10 Beautiful Homes in Singapore That Show Why Neutral Isn’t Boring


Neutrals don’t have a very good rap. Sure, they are calming, but they are also seen as safe, unimaginative and possibly rather unexciting. But they don’t have to be! These neutral-themed homes done up by The Interior Lab show that they can be just as stunning and stylish as their more flamboyant counterparts.

 

1. Create elegance with marble

Marble grains add to the texture and pattern in a neutral-themed space, creating a subtle visual interest without being too provocative. We like how they are used here in the flooring and feature wall of this living room. The full-length, clear glass doors separating the balcony from the communal spaces was a stroke of genius—the gorgeous view of the ocean seems closer to the apartment than before.

Location: Telok Blangah

 

2. Infuse pastels

If you feel a completely neutral home might be too blah for you, consider using pastels to add a bit of colour and accent into your space. Pastel hues are not over-the-top, but they do add interest. Here, a soft baby blue is swathed across some of the walls in this apartment, while the rest of the home is set in neutral tones such as light woods and grey.

Location: Ghim Moh Link

 

3. Neutrals can be warm

Neutral-themed homes aren’t sterile or cold, if the right lighting is chosen. This flat comes with a cosy ambience, thanks to the warm lighting use. The predominantly dark and neutral palette also helps to keep things chic and contemporary.

Location: Chai Chee

 

4. Don’t forget furnishings

This neutral home is mainly covered in white paint, with a dark wood flooring to lend contrast. They serve as the perfect canvas for the bright and cheery furnishings decked out throughout the home, including a tribal print rug in the living room, pop art paintings on the walls, as well as the homeowner’s collection of records.

Location: Compassvale

 

5. Use wood

Wood is a wonderful neutral to play around with. Grain patterns give interest, while playing around with different tones of wood can also add depth to a neutral-themed space. There are lots of wood used in this apartment, but the space still feels three-dimensional thanks to the use of different kinds of wood. The TV feature wall for instance features a bold, dark wood which juxtaposes against the light wood flooring. The walk-in wardrobe takes on a more greyish, masculine wood tone that creates a sophisticated feel to the space.

Location: Anchorvale

 

6. Work it with monochrome

One of the easiest ways to do up a neutral home is to go for a monochrome palette. And this home does it perfectly. Black furnishings act as an accent against a white palette, although the flooring is covered in a woodgrain laminate to add a bit of warmth. The bedroom departs from the monochrome theme however as the designer was keen to create a warmer and cosier ambience for this private space.

Location: Choa Chu Kang

 

7. Scandinavian sanctuary

One of the characteristics of Scandinavian interior design is the neutral colour scheme, so if you’re thinking of adopting a neutral palette, going for a Scandi theme would be an fitting route. This home feels bright and open, thanks to the open plan scheme. Decked out in a soothing grey wood flooring, the rest of the space is whitewashed save for the grey furnishings. Pale mint was used as an accent, seen in the kitchen backsplash as well as the sheets in the bedroom.

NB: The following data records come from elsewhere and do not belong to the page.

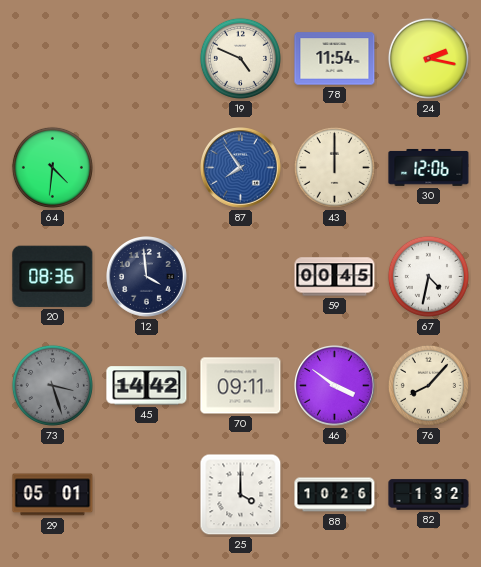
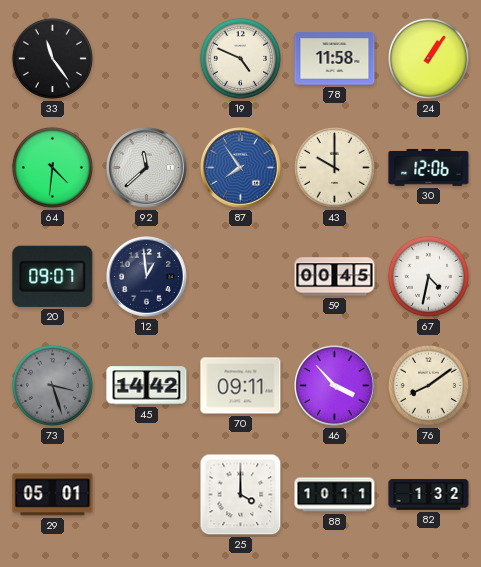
33: none -> 11:24
78: 11:54 -> 11:58
24: 2:17 -> 1:06
92: none -> 11:38
43: 12:00 -> 10:00
20: 08:36 -> 09:07
12: 3:59 -> 12:59
46: 3:51 -> 3:53
76: 8:07 -> 8:09
88: 10:26 -> 10:11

Location: Compassvale Crescent

 

8. Daylight is a neutral theme’s best friend

Blessed by an abundance of natural light thanks to their floor-to-ceiling windows, the home went for a neutral colour scheme to make the most of it. Light bounces of the light-coloured walls and furniture, creating a space that appears bright and airy. Glossy surfaces, seen most notably in the flooring and the kitchen counters, beautifully reflect the daylight streaming in.

Location: Amber Gardens (The Esta)

 

9. Sophisticated with richer neutrals

This home feels exquisitely sophisticated because the choice of neutral colours lean towards warmer, richer and darker hues. Think sand, tan and olive hues with a golden undertone. A tea-coloured mirrored feature wall in the dining area adds to the elegance in this space.

Location: Kim Seng Road

 

10. Mid-century vintage with greenery

A cement screed flooring covers this apartment decked out in mid-century furniture and greenery. Plants add life to any space, but they are especially great for neutral homes as they are neutral enough on their own. Besides the greens, books also feature predominately in this home. Displayed out in the open, they provide a little personality to this cosy abode.